# WHAT YOU WILL DO:
All of the data needs to be repeated exactly.

# DATA FOR THE TASK:
((

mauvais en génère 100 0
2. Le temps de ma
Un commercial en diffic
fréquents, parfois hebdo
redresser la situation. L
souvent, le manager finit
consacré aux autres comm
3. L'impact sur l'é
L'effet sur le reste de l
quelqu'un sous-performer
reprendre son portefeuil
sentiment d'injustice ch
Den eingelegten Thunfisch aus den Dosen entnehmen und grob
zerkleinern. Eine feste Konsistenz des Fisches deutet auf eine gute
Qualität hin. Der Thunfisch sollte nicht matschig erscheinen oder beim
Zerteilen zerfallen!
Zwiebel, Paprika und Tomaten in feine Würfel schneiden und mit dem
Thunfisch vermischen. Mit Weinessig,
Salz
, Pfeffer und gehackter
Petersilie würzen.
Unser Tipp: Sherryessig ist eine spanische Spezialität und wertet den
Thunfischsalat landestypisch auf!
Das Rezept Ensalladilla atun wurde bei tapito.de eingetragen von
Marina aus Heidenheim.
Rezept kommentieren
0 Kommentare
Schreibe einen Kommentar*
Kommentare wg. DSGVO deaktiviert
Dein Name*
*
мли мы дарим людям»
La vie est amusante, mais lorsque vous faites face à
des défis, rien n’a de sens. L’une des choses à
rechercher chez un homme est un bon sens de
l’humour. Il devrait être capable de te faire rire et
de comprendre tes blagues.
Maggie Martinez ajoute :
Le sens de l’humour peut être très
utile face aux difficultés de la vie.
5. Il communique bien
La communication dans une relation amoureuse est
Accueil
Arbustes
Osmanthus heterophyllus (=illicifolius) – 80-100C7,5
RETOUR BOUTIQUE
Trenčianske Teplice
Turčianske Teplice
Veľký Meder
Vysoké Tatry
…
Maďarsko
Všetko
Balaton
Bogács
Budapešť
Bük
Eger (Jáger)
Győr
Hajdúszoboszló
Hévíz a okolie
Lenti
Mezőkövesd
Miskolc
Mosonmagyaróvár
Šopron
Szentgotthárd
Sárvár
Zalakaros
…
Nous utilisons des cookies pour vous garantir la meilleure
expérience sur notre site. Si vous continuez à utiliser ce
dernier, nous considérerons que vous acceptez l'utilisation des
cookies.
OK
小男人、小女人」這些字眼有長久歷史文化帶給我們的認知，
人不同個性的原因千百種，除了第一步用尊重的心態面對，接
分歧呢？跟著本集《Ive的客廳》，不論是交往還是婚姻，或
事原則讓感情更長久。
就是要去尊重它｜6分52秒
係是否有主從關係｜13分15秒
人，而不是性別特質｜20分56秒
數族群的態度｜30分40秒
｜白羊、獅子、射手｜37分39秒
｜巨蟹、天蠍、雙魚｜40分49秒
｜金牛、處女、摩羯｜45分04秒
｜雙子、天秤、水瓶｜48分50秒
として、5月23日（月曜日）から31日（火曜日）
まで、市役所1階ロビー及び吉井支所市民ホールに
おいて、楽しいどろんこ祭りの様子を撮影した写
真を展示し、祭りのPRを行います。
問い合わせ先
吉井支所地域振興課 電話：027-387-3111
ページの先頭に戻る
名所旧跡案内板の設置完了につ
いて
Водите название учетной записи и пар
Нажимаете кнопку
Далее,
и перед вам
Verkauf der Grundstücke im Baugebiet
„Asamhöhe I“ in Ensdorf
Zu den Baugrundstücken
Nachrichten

))

# RESULT OF THIS EXERCISE:
mauvais en génère 100 0
2. Le temps de ma
Un commercial en diffic
fréquents, parfois hebdo
redresser la situation. L
souvent, le manager finit
consacré aux autres comm
3. L'impact sur l'é
L'effet sur le reste de l
quelqu'un sous-performer
reprendre son portefeuil
sentiment d'injustice ch
Den eingelegten Thunfisch aus den Dosen entnehmen und grob
zerkleinern. Eine feste Konsistenz des Fisches deutet auf eine gute
Qualität hin. Der Thunfisch sollte nicht matschig erscheinen oder beim
Zerteilen zerfallen!
Zwiebel, Paprika und Tomaten in feine Würfel schneiden und mit dem
Thunfisch vermischen. Mit Weinessig,
Salz
, Pfeffer und gehackter
Petersilie würzen.
Unser Tipp: Sherryessig ist eine spanische Spezialität und wertet den
Thunfischsalat landestypisch auf!
Das Rezept Ensalladilla atun wurde bei tapito.de eingetragen von
Marina aus Heidenheim.
Rezept kommentieren
0 Kommentare
Schreibe einen Kommentar*
Kommentare wg. DSGVO deaktiviert
Dein Name*
*
мли мы дарим людям»
La vie est amusante, mais lorsque vous faites face à
des défis, rien n’a de sens. L’une des choses à
rechercher chez un homme est un bon sens de
l’humour. Il devrait être capable de te faire rire et
de comprendre tes blagues.
Maggie Martinez ajoute :
Le sens de l’humour peut être très
utile face aux difficultés de la vie.
5. Il communique bien
La communication dans une relation amoureuse est
Accueil
Arbustes
Osmanthus heterophyllus (=illicifolius) – 80-100C7,5
RETOUR BOUTIQUE
Trenčianske Teplice
Turčianske Teplice
Veľký Meder
Vysoké Tatry
…
Maďarsko
Všetko
Balaton
Bogács
Budapešť
Bük
Eger (Jáger)
Győr
Hajdúszoboszló
Hévíz a okolie
Lenti
Mezőkövesd
Miskolc
Mosonmagyaróvár
Šopron
Szentgotthárd
Sárvár
Zalakaros
…
Nous utilisons des cookies pour vous garantir la meilleure
expérience sur notre site. Si vous continuez à utiliser ce
dernier, nous considérerons que vous acceptez l'utilisation des
cookies.
OK
小男人、小女人」這些字眼有長久歷史文化帶給我們的認知，
人不同個性的原因千百種，除了第一步用尊重的心態面對，接
分歧呢？跟著本集《Ive的客廳》，不論是交往還是婚姻，或
事原則讓感情更長久。
就是要去尊重它｜6分52秒
係是否有主從關係｜13分15秒
人，而不是性別特質｜20分56秒
數族群的態度｜30分40秒
｜白羊、獅子、射手｜37分39秒
｜巨蟹、天蠍、雙魚｜40分49秒
｜金牛、處女、摩羯｜45分04秒
｜雙子、天秤、水瓶｜48分50秒
として、5月23日（月曜日）から31日（火曜日）
まで、市役所1階ロビー及び吉井支所市民ホールに
おいて、楽しいどろんこ祭りの様子を撮影した写
真を展示し、祭りのPRを行います。
問い合わせ先
吉井支所地域振興課 電話：027-387-3111
ページの先頭に戻る
名所旧跡案内板の設置完了につ
いて
Водите название учетной записи и пар
Нажимаете кнопку
Далее,
и перед вам
Verkauf der Grundstücke im Baugebiet
„Asamhöhe I“ in Ensdorf
Zu den Baugrundstücken
Nachrichten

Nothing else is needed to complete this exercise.